Despite what researchers have accomplished, validations of non-coding RNAs with dramatic changes and swift responses to the onset of AMI in larger cohorts are imperatively needed. Meanwhile, the establishment of standardized detection methods and release kinetics of novel non-coding RNAs are equally important. To finally facilitate the clinical applications of non-coding RNAs as biomarkers for AMI, future studies should focus on the following: 1) patient information, especially the detailed time of symptom onset, which helps identify extremely early biomarkers for STEMI; 2) inclusion of multiple examination time points, which enables long-term monitoring of the course of NSTEMI or UA; and 3) collaboration to increase cohort size and unify detection methods, which improves the applicability of certain biomarkers to a wider population. Meanwhile, it is of significance to further analyze the predictive value of non-coding RNAs for incident myocardial infarction of apparently healthy people.

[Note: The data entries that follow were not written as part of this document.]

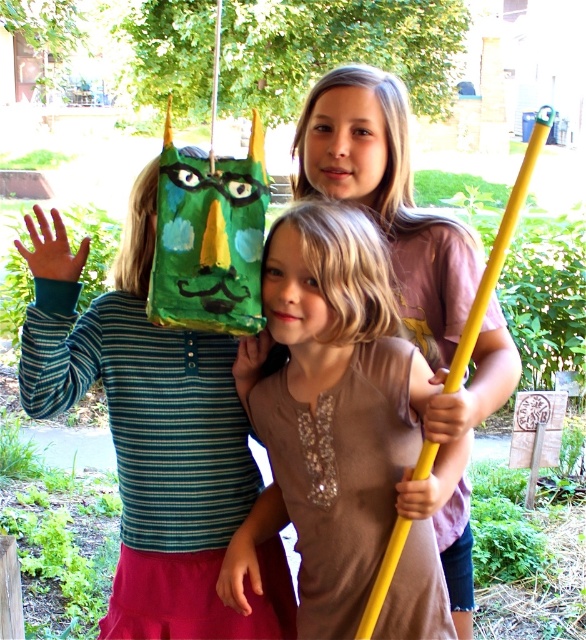 This screenshot has width=586, height=640. Identify the location of matte brown shirt at center. (339, 429).

This screenshot has width=586, height=640. I want to click on matte brown shirt at center, so click(x=339, y=429).

Find the location of a particular element. The width and height of the screenshot is (586, 640). matte brown shirt at center is located at coordinates (339, 429).

Is matte brown shirt at center wider than matte green paper bag at left?

No.

Between matte brown shirt at center and matte green paper bag at left, which one appears on the right side from the viewer's perspective?

From the viewer's perspective, matte brown shirt at center appears more on the right side.

The height and width of the screenshot is (640, 586). In order to click on matte brown shirt at center in this screenshot , I will do `click(339, 429)`.

I want to click on matte green paper bag at left, so click(x=154, y=436).

This screenshot has width=586, height=640. Identify the location of matte green paper bag at left. (154, 436). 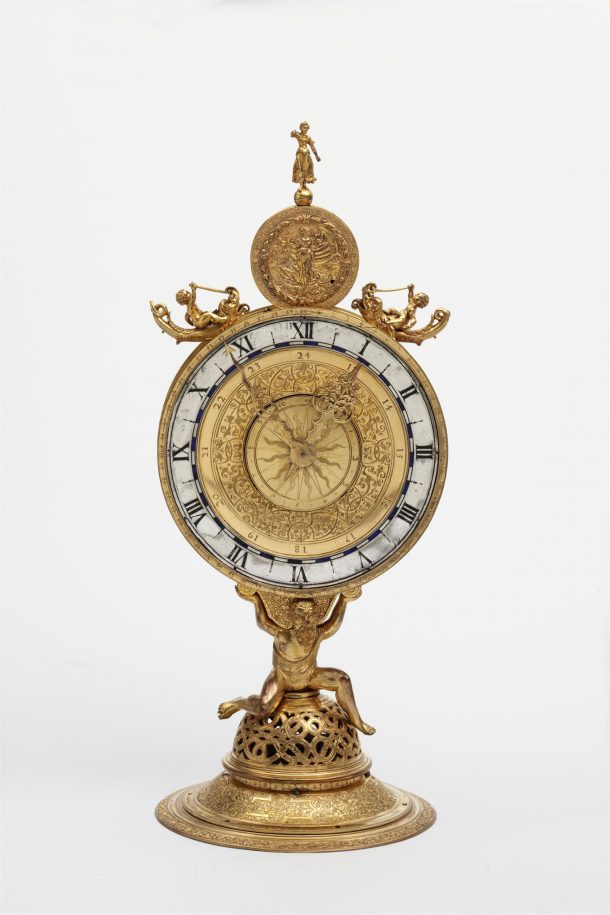 The width and height of the screenshot is (610, 915). In order to click on clock in this screenshot , I will do `click(417, 499)`. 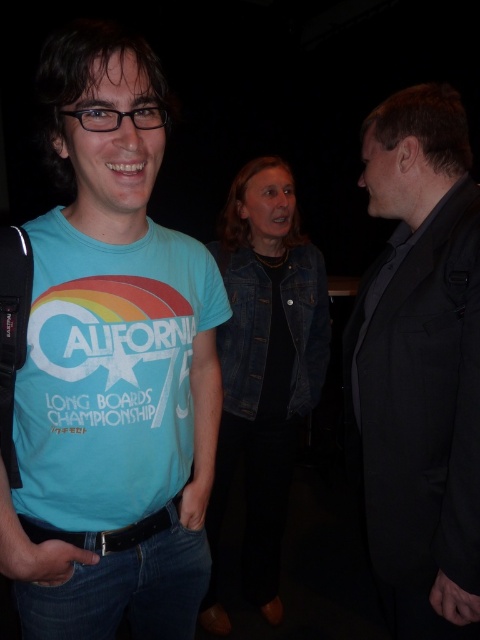 You are attending a formal event and need to decide where to place your coat. You see a black smooth suit at right and a denim jacket at center. Which item is positioned higher up in the image?

The black smooth suit at right is above the denim jacket at center, so it is positioned higher up in the image. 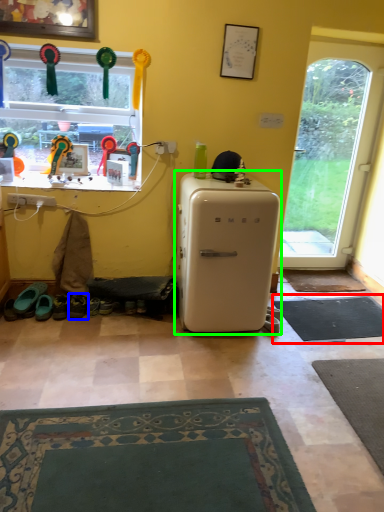 Question: Estimate the real-world distances between objects in this image. Which object is farther from doormat (highlighted by a red box), footwear (highlighted by a blue box) or refrigerator (highlighted by a green box)?

Choices:
 (A) footwear
 (B) refrigerator

Answer: (A) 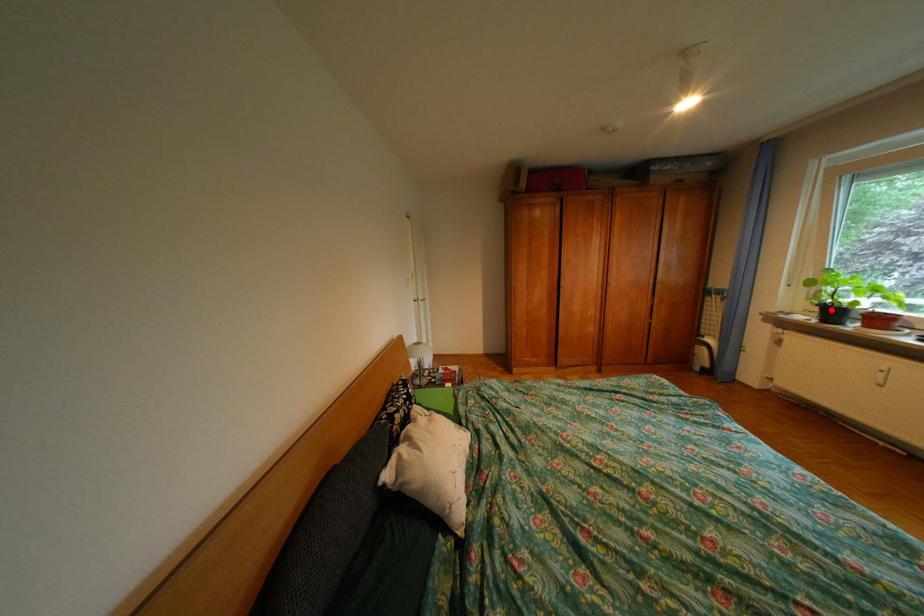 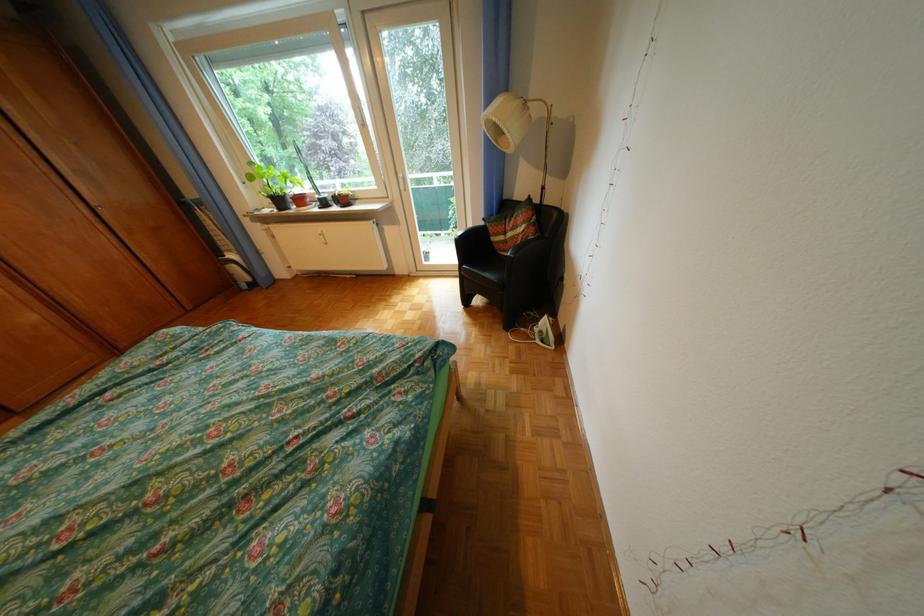 Question: I am providing you with two images of the same scene from different viewpoints. In image1, a red point is highlighted. Considering the same 3D point in image2, which of the following is correct?

Choices:
 (A) It is closer
 (B) It is farther

Answer: (A) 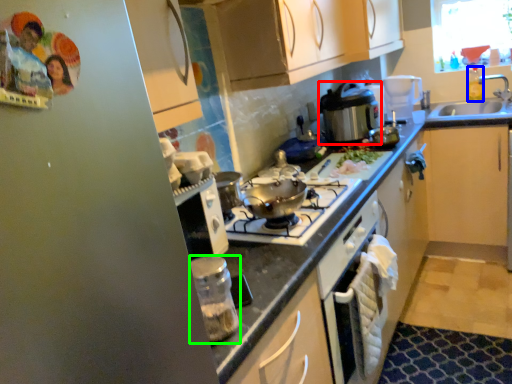 Question: Which object is the farthest from kitchen appliance (highlighted by a red box)? Choose among these: bottle (highlighted by a blue box) or kitchen appliance (highlighted by a green box).

Choices:
 (A) bottle
 (B) kitchen appliance

Answer: (B) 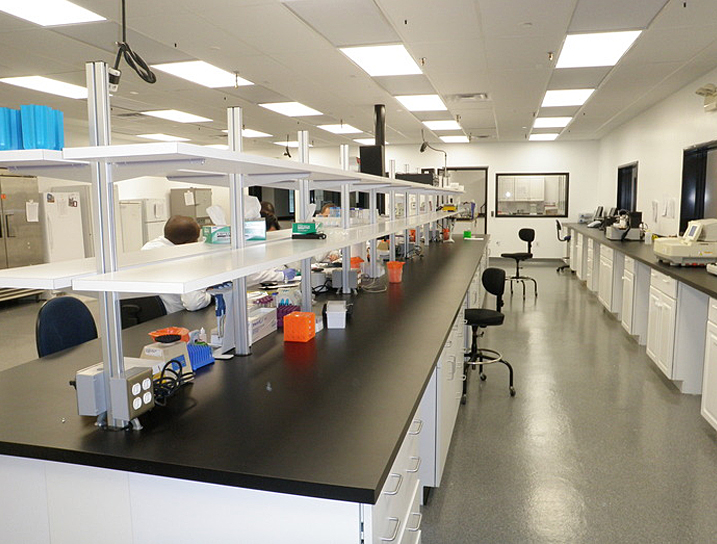 The height and width of the screenshot is (544, 717). In order to click on doorway in this screenshot , I will do `click(474, 182)`. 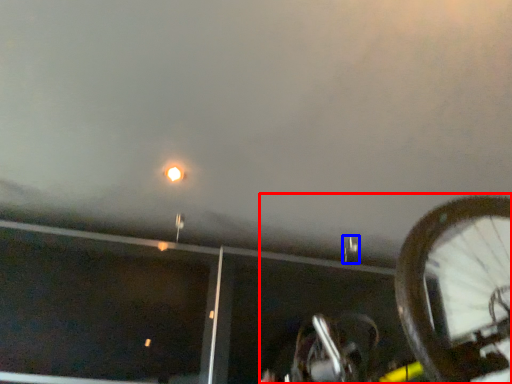 Question: Which object is closer to the camera taking this photo, bicycle (highlighted by a red box) or street light (highlighted by a blue box)?

Choices:
 (A) bicycle
 (B) street light

Answer: (A) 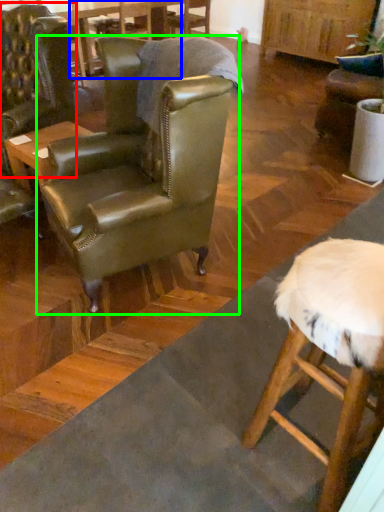 Question: Which is nearer to the chair (highlighted by a red box)? table (highlighted by a blue box) or chair (highlighted by a green box).

Choices:
 (A) table
 (B) chair

Answer: (B) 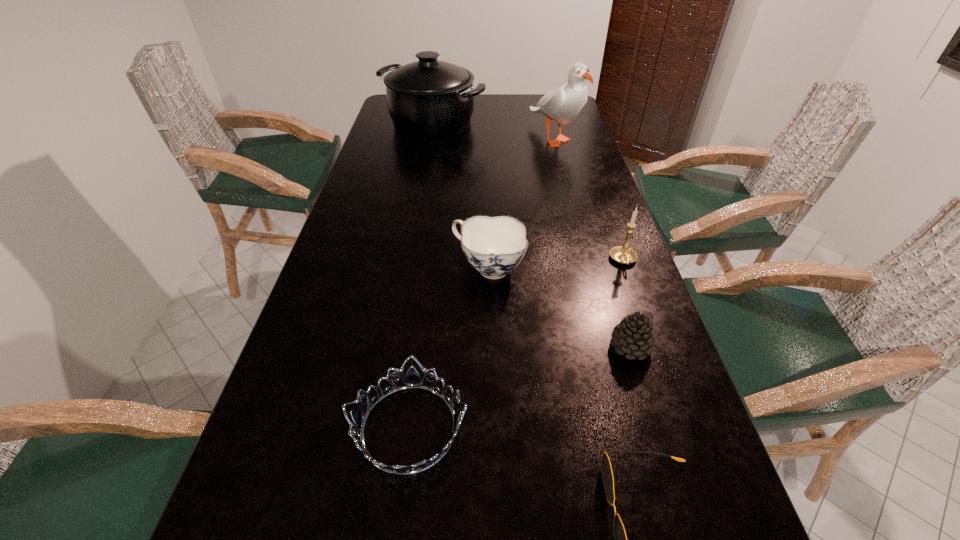 In order to click on object at the far left corner in this screenshot , I will do `click(429, 99)`.

In the image, there is a desktop. Find the location of `vacant space at the far edge`. vacant space at the far edge is located at coordinates (499, 109).

In the image, there is a desktop. Where is `free space at the left edge`? The image size is (960, 540). free space at the left edge is located at coordinates (291, 454).

The image size is (960, 540). In the image, there is a desktop. Identify the location of vacant space at the right edge. (648, 538).

Identify the location of free spot between the gull and the fourth shortest object. This screenshot has height=540, width=960. (521, 203).

The height and width of the screenshot is (540, 960). I want to click on vacant point located between the third tallest object and the pinecone, so click(x=627, y=303).

What are the coordinates of `free space that is in between the fifth tallest object and the gull` in the screenshot? It's located at (592, 242).

Where is `object that is the closest to the third nearest object`? The image size is (960, 540). object that is the closest to the third nearest object is located at coordinates (623, 254).

Locate which object is the third closest to the candle holder. Please provide its 2D coordinates. Your answer should be formatted as a tuple, i.e. [(x, y)], where the tuple contains the x and y coordinates of a point satisfying the conditions above.

[(412, 380)] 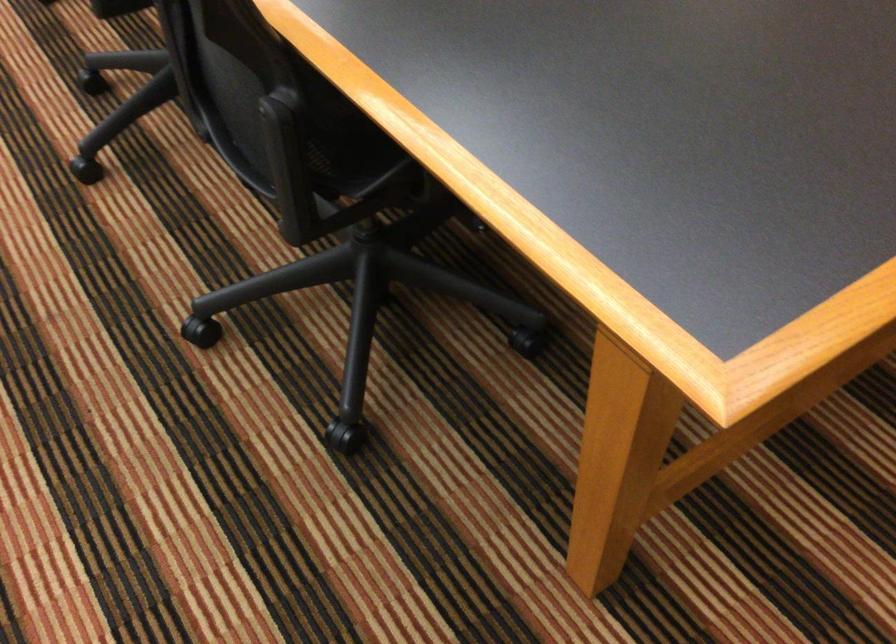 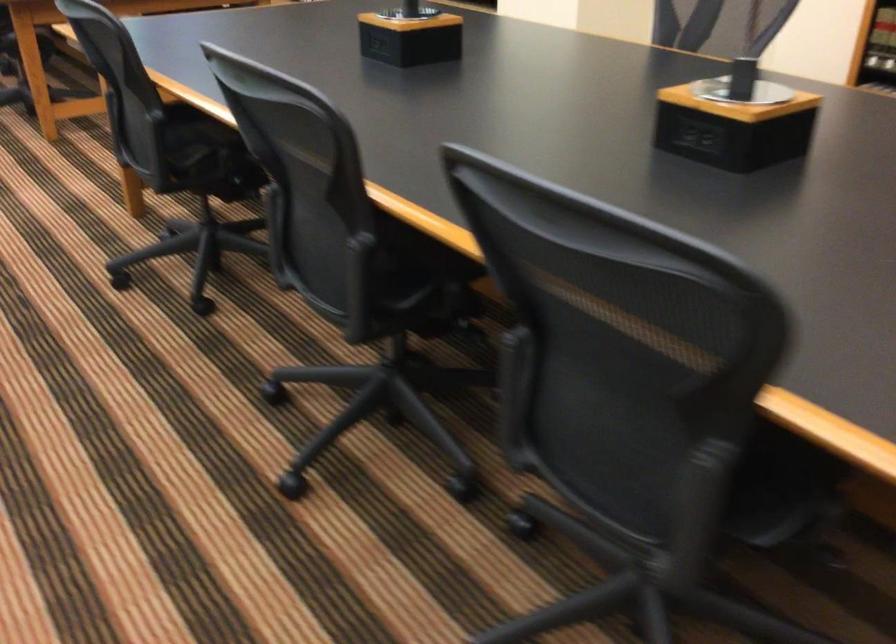 Question: The images are taken continuously from a first-person perspective. In which direction are you moving?

Choices:
 (A) Left
 (B) Right
 (C) Forward
 (D) Backward

Answer: (A) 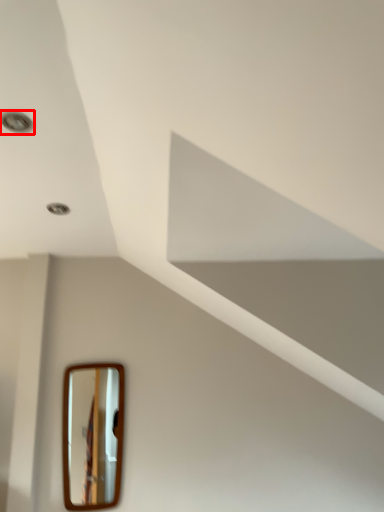 Question: From the image's perspective, what is the correct spatial positioning of droplight (annotated by the red box) in reference to mirror?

Even though several animal models have been utilized to describe the accurate release kinetics of these non-coding RNAs that may serve as biomarkers for AMI, elaborate release kinetics that reflect the authentic release kinetics of AMI patients are still not available. A nonhuman primate AMI model may provide infusive results because 1) nonhuman primates are so close to human beings that they share highly conserved genetic regulation networks; thus, all kinds of non-coding RNA, even lncRNA, could be exploited. 2) As a big animal model, primates have enough blood for time-lapse sampling. Thus, it is of great potential to utilize a primate AMI model to further explore the applications of non-coding RNAs as biomarkers for AMI.

In summary, circulating non-coding RNAs, especially miRNAs, displayed numerous advantages as biomarkers and built a multi-level nexus that illustrates that the biological nature of AMI is a promising prospect for AMI diagnosis and prognosis.